Lors de la procédure de renouvellement de reconnaissance et d'agrément des plans d'action entreprise dans le courant de la première année d'application du décret, la commission consultative des maisons et centres de jeunes classe, selon les critères qu'elle détermine, les demandes pertinentes, si leur nombre excède le quota fixé par le présent article, selon un ordre de priorité.

Art. 66.Les associations, agréées dans le cadre de l'arrêté royal du 22 octobre 1971 établissant les conditions d'agréation et d'octroi de subventions aux maisons de jeunes et associations assimilées, préalablement à l'entrée en vigueur du décret : a) ne bénéficient pas de l'application de l'article 46, 1er alinéa, l'année de leur première reconnaissance dans le cadre du décret;b) se voient attribuer, comme date de référence pour l'application de l'article 46, 2e alinéa, celle à laquelle elles ont été agréées dans le cadre de cet arrêté. CHAPITRE III. - Disposition finale

Art. 67.Le décret produit ses effets le 1er janvier 2001 à l'exception des articles 44, 1°, a), b), et c), 61 et 64, 1°, qui produisent leurs effets le 1er janvier 2000.

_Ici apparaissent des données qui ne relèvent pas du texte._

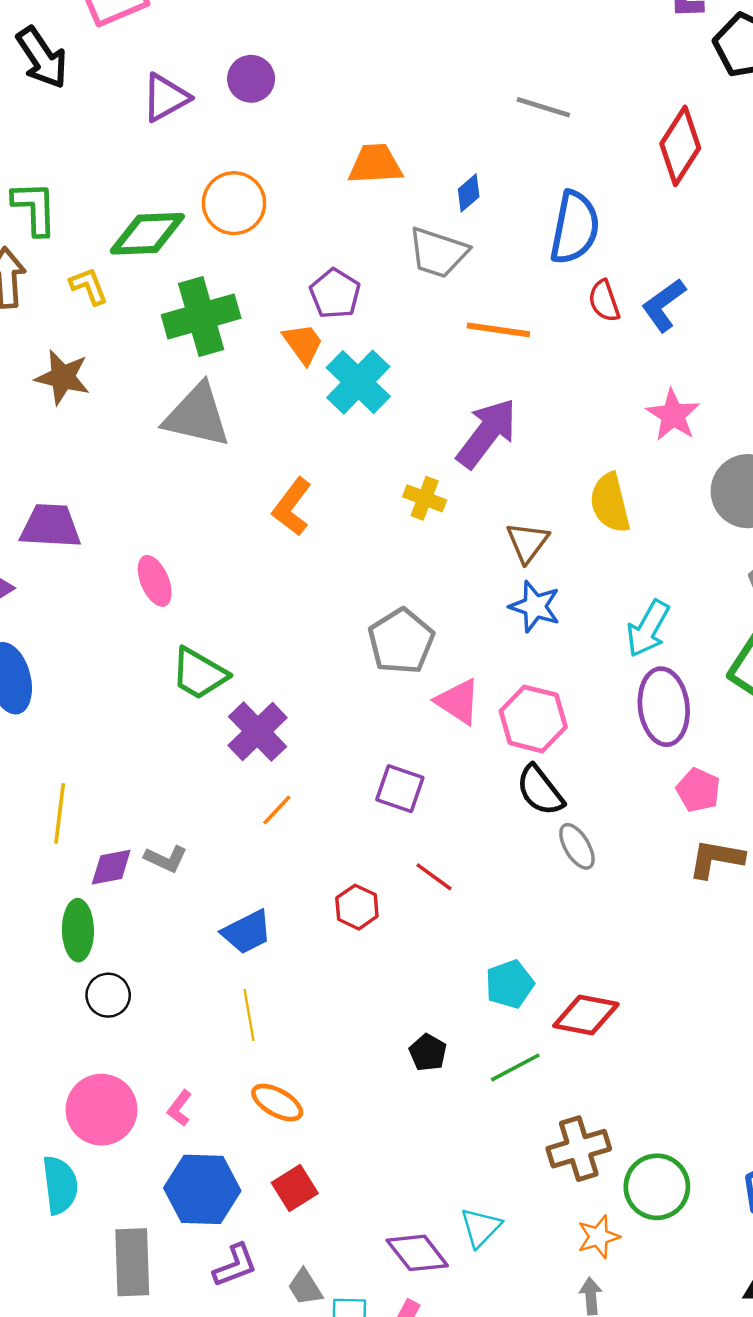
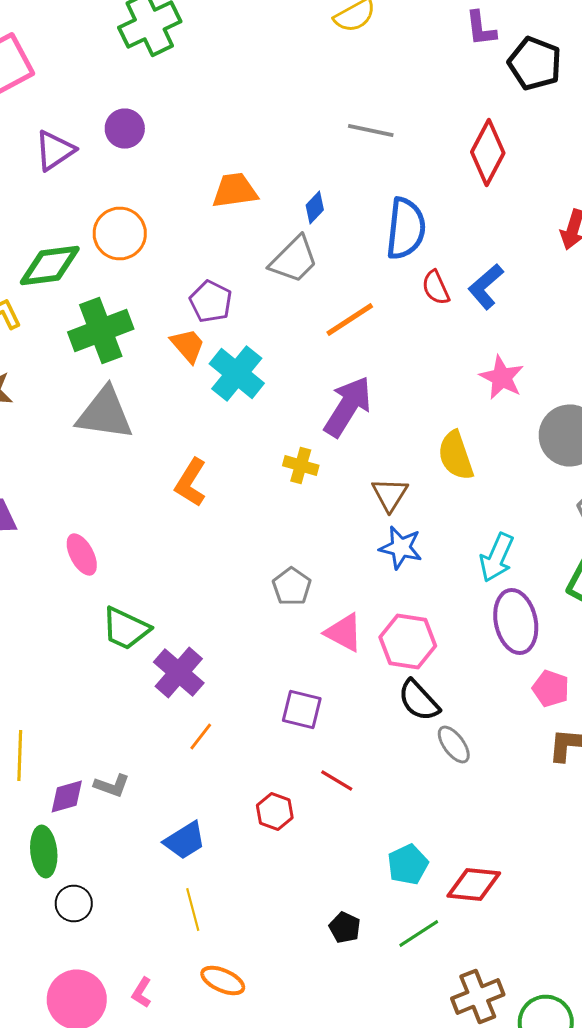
gray trapezoid: (438, 253) -> (294, 260), turned -58
orange line: (498, 330) -> (350, 320), turned -36
gray pentagon: (401, 641) -> (292, 586), size x0.7

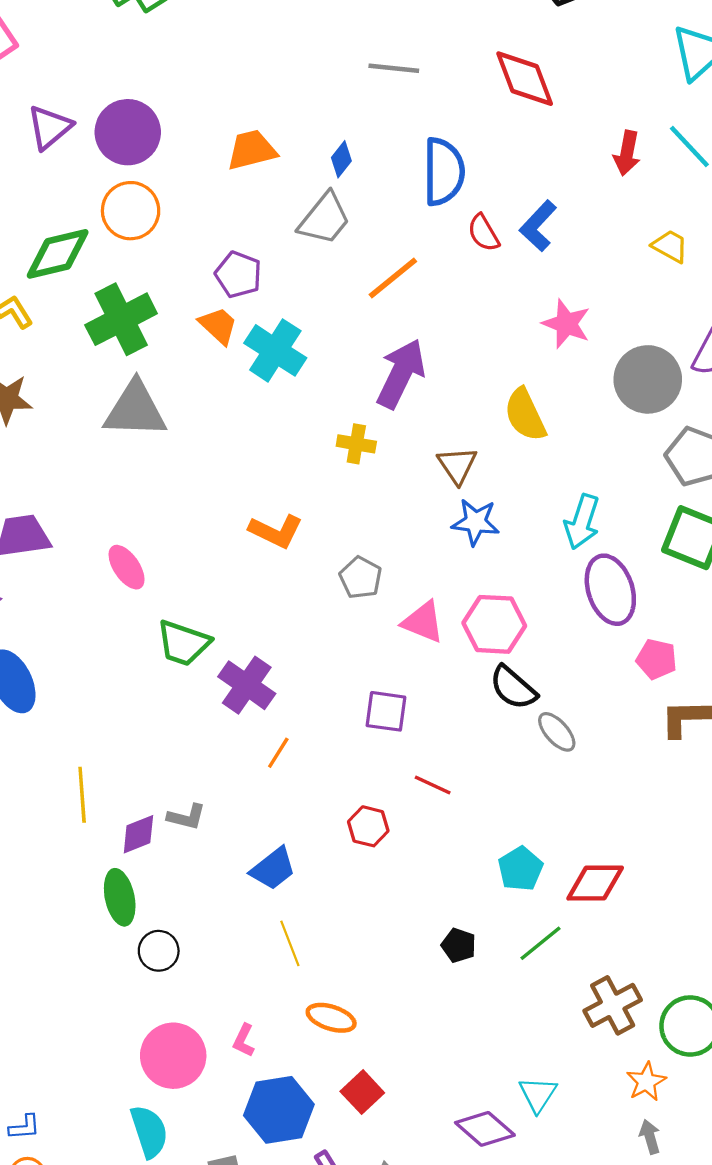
purple circle: (125, 128) -> (128, 132), moved, size x1.5
red diamond: (488, 152) -> (525, 79), turned -42
orange L-shape: (191, 482) -> (276, 531), moved, turned -90

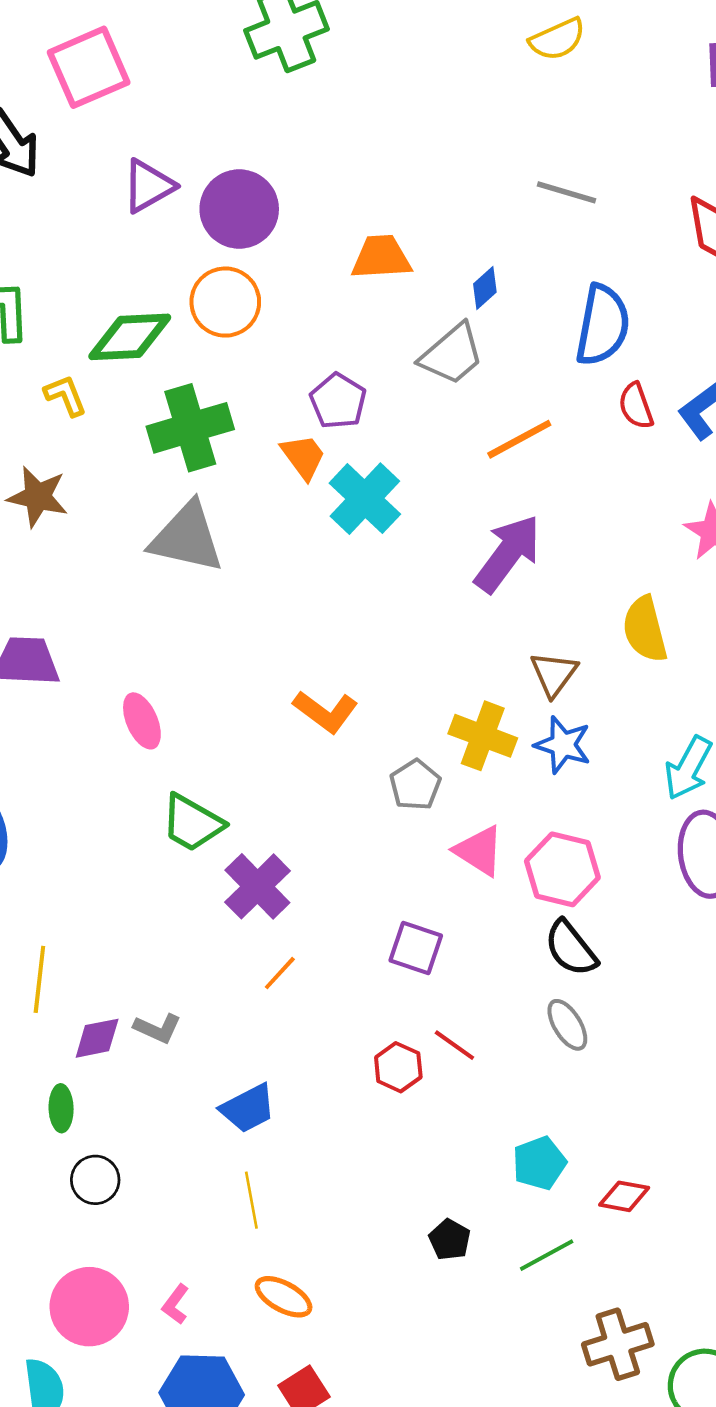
yellow cross: (356, 444) -> (483, 736), moved, size x1.4
gray ellipse: (557, 732) -> (567, 1025), moved
red hexagon: (368, 826) -> (398, 1067), moved
red diamond: (595, 883) -> (624, 1196), size x0.7
green ellipse: (120, 897) -> (61, 1108), size x0.7

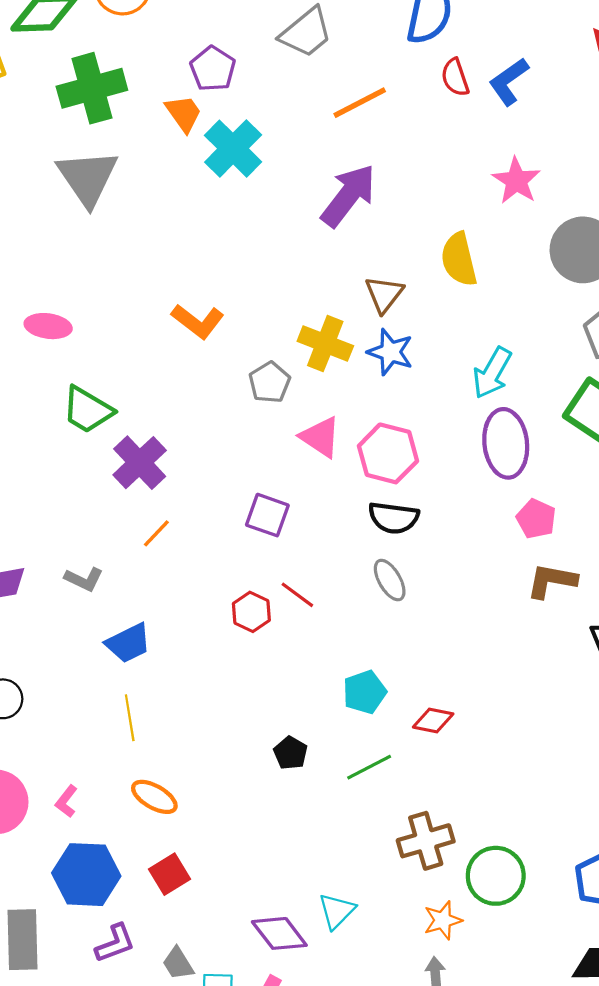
gray triangle: (187, 538) -> (88, 178), turned 42
pink ellipse: (142, 721) -> (48, 326), turned -60
black semicircle: (571, 948) -> (394, 518), turned -45
gray L-shape: (158, 1028) -> (84, 579), moved

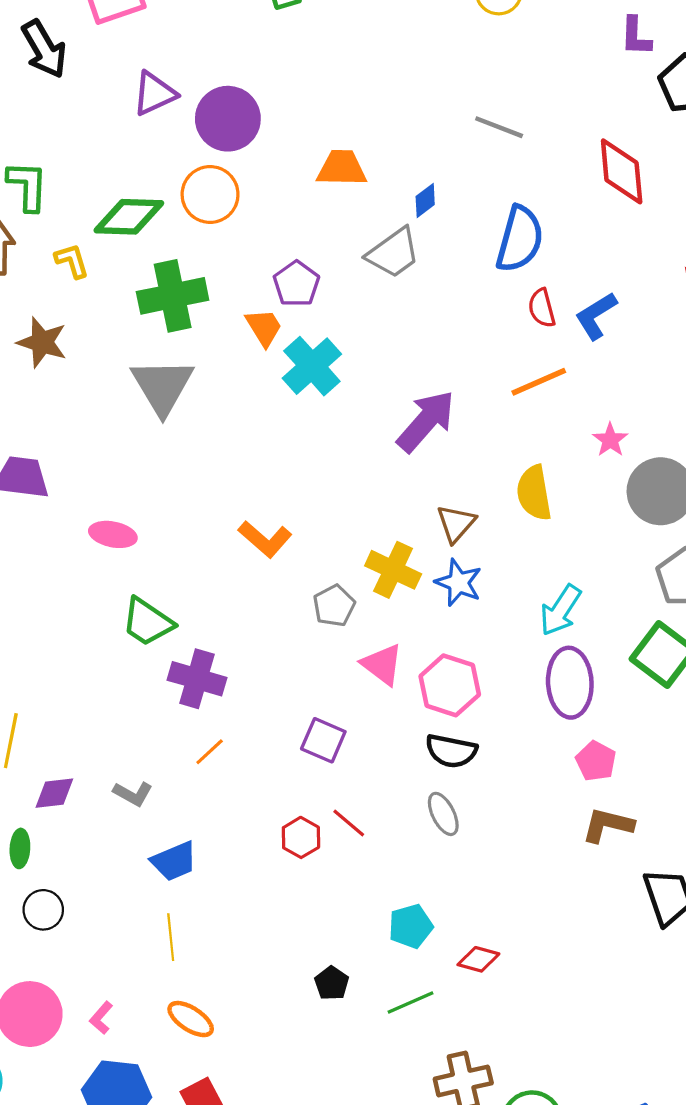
orange line: (360, 103) -> (539, 382), moved
pink star: (516, 181) -> (610, 440), moved, size x0.7
purple cross: (140, 463) -> (197, 679), turned -34

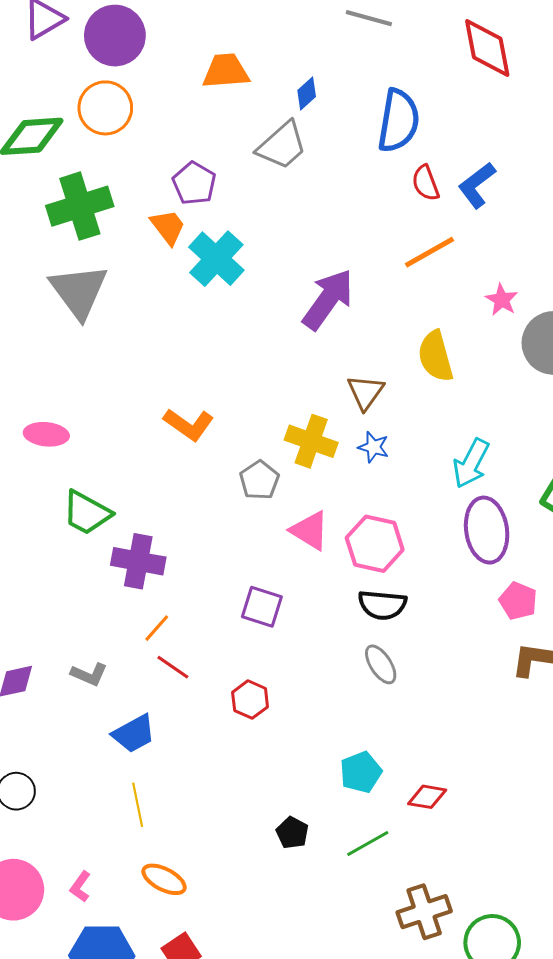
blue star: (459, 583) -> (373, 447), size x0.7
red line: (349, 823) -> (173, 667), moved

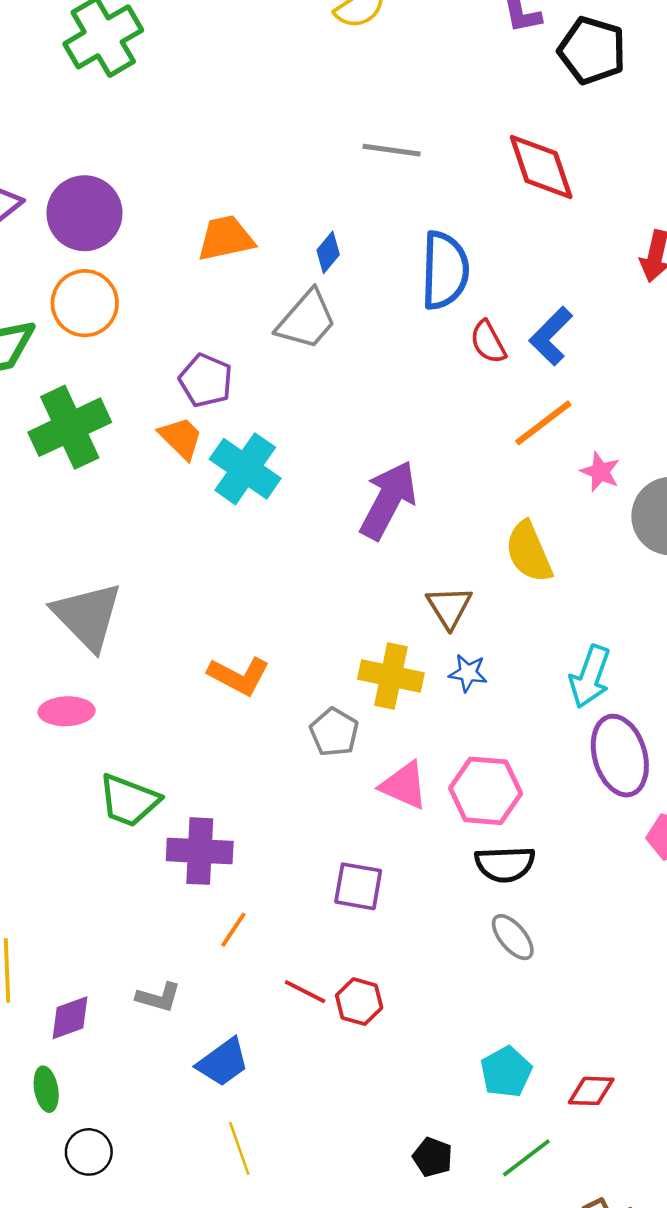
orange line: (430, 252) -> (543, 423), moved
gray triangle: (79, 291) -> (87, 616), moved
red line: (173, 667) -> (305, 992), moved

Promulguons le présent décret, ordonnons qu'il soit publié au Moniteur belge.

Bruxelles, le 20 juillet 2000.

Le Ministre-Président, chargé des Relations internationales, H. HASQUIN Le Ministre du Budget, de la Culture et des Sports, R. DEMOTTE Le Ministre de l'Enfance, chargé de l'Enseignement fondamental, de l'accueil et des missions confiées à l'O.N.E., J.-M. NOLLET Le Ministre de l'Enseignement secondaire, des Arts et des Lettres, P. HAZETTE La Ministre de l'Enseignement supérieur et de la Recherche scientifique, Mme F. DUPUIS La Ministre de l'Audiovisuel, Mme C. DE PERMENTIER Le Ministre de la Jeunesse, de la Fonction publique et de l'Enseignement de Promotion sociale, W. TAMINIAUX La Ministre de l'Aide à la Jeunesse et de la Santé, Mme N. MARECHAL _______ Note (1) Session 1999-2000. Documents du Conseil. - Projet de décret, n° 88-1. - Amendements de commission, n° 88-2. - Rapport, n° 88-3.

Compte rendu intégral. - Discussion et adoption. Séance du 11 juillet 2000.